DATA LISTING below:
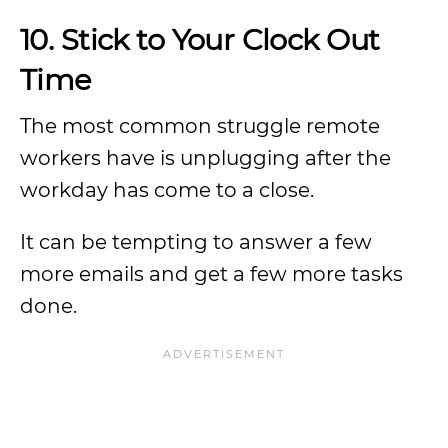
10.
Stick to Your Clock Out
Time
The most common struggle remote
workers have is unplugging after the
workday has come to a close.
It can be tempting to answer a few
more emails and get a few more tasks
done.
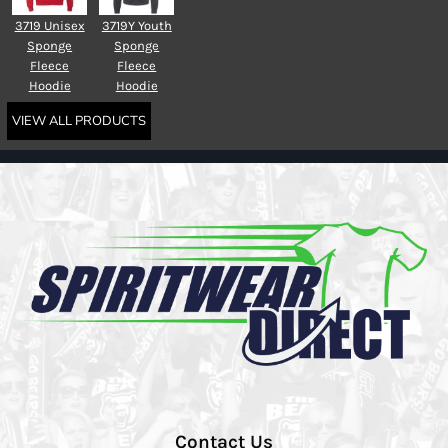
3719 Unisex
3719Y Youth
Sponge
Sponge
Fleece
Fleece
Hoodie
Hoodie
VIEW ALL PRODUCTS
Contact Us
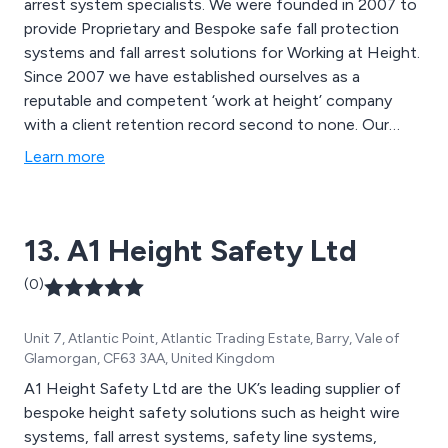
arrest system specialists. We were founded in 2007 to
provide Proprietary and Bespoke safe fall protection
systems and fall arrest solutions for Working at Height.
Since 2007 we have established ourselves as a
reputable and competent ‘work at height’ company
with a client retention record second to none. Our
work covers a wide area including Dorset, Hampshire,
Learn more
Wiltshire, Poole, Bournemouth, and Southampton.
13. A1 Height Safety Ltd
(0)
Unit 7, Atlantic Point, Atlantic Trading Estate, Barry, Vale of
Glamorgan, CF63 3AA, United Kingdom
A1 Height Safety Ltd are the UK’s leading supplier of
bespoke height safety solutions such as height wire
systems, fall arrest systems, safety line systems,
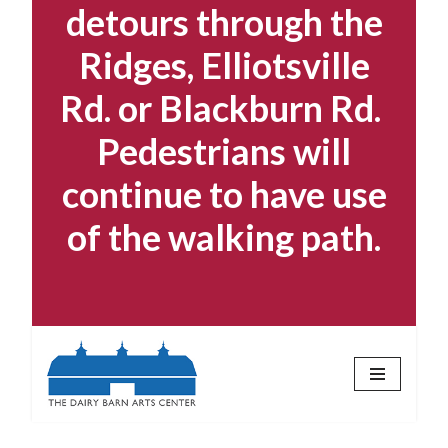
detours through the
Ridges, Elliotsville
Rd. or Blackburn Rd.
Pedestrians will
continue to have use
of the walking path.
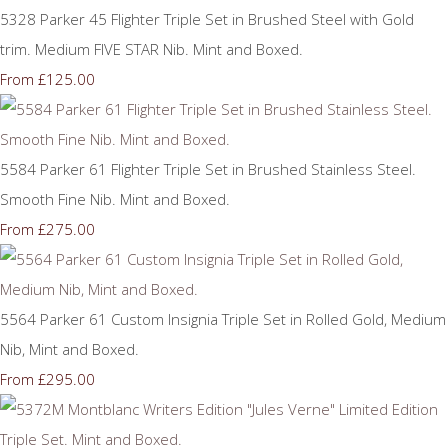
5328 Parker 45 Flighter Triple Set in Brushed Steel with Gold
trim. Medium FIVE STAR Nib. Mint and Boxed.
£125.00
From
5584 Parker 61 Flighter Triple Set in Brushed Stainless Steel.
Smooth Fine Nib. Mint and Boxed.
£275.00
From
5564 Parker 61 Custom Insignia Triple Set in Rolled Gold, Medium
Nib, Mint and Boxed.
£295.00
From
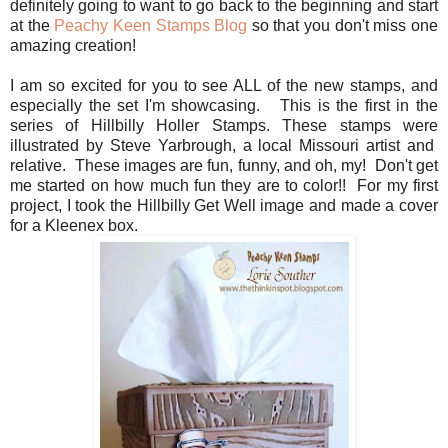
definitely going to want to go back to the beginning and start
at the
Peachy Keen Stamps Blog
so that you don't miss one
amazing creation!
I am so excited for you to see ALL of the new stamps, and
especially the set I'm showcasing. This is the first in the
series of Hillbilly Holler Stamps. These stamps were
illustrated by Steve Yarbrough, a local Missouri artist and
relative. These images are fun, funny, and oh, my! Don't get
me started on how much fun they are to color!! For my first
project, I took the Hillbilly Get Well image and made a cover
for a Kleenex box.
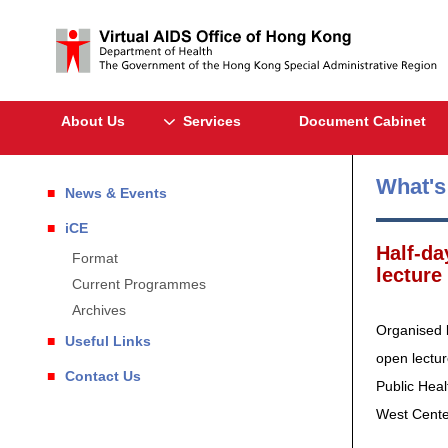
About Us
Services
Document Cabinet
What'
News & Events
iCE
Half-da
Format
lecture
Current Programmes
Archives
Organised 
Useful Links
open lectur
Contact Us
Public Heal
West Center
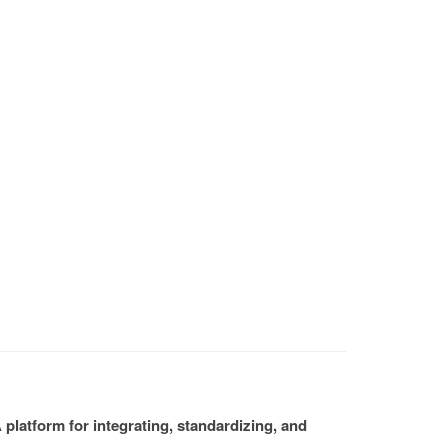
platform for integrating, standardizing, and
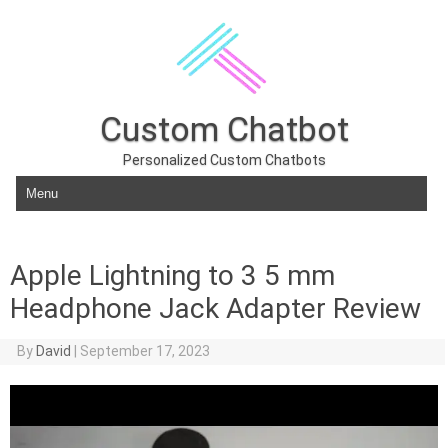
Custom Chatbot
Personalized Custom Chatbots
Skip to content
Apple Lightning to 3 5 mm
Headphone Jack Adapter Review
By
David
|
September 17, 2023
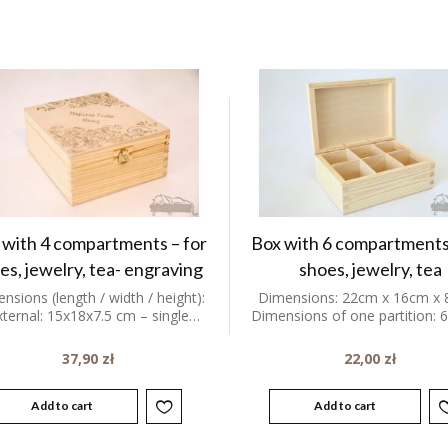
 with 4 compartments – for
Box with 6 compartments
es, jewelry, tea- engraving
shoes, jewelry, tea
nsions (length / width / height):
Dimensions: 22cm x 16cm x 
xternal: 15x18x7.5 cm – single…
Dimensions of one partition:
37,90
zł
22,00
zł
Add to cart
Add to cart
End of DATA LISTING.
DATA LISTING below:
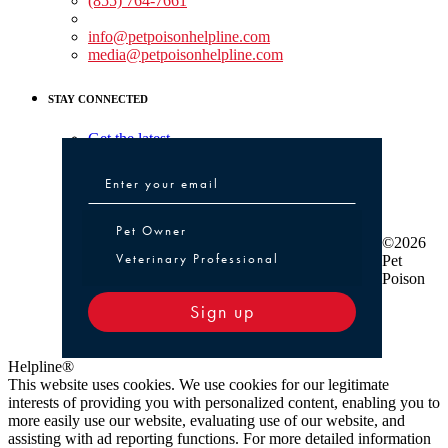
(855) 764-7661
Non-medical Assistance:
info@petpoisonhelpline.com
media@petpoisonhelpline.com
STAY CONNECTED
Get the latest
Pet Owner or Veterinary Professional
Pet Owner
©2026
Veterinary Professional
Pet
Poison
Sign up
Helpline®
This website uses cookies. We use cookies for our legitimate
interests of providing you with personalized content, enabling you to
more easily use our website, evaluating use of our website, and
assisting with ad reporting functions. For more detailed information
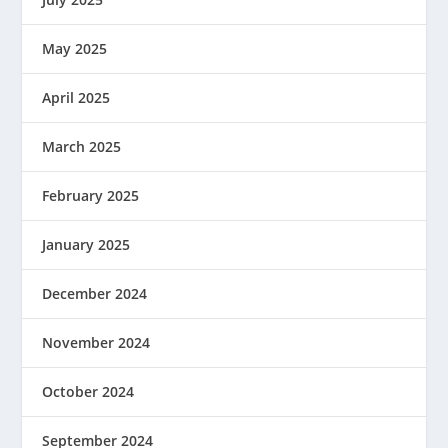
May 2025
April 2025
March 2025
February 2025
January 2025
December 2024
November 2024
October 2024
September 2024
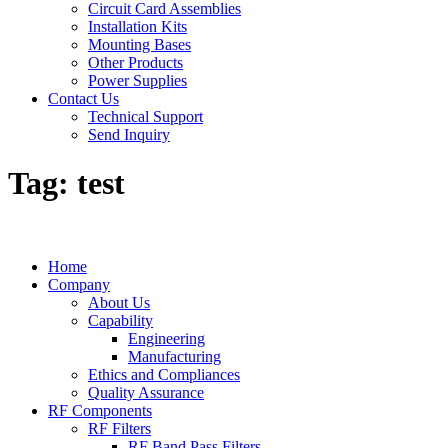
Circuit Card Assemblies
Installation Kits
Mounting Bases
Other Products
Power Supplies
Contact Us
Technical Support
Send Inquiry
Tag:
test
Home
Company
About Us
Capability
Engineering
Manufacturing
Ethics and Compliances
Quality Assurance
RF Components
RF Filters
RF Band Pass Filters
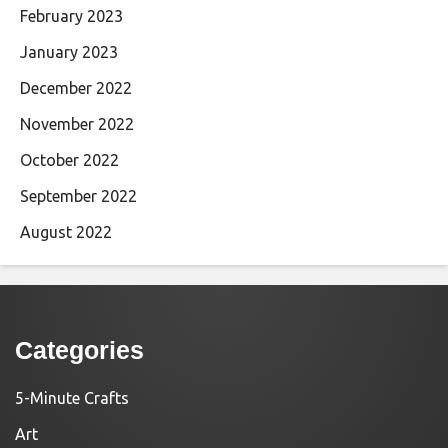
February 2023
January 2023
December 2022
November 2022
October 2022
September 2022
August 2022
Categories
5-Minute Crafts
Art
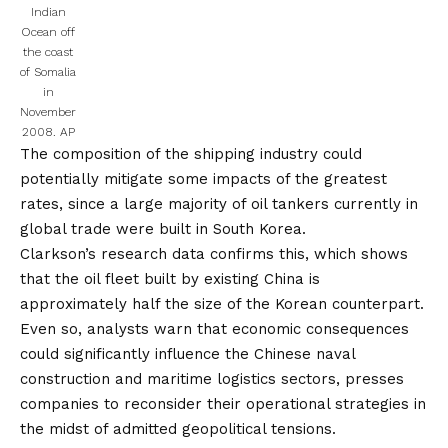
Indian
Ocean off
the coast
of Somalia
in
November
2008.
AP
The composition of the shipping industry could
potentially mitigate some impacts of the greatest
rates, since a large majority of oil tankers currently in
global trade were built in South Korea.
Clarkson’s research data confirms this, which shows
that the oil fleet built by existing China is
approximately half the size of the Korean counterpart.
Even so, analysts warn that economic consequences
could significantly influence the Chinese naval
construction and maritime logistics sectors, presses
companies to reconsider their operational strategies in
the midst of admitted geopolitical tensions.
End of DATA LISTING.
**WHAT IS REQUIRED:**
Using the entries above, find all lines with "systems". Copy them.

**EXERCISE OUTPUT:**
systems and fall arrest solutions for Working at Height.
systems, fall arrest systems, safety line systems,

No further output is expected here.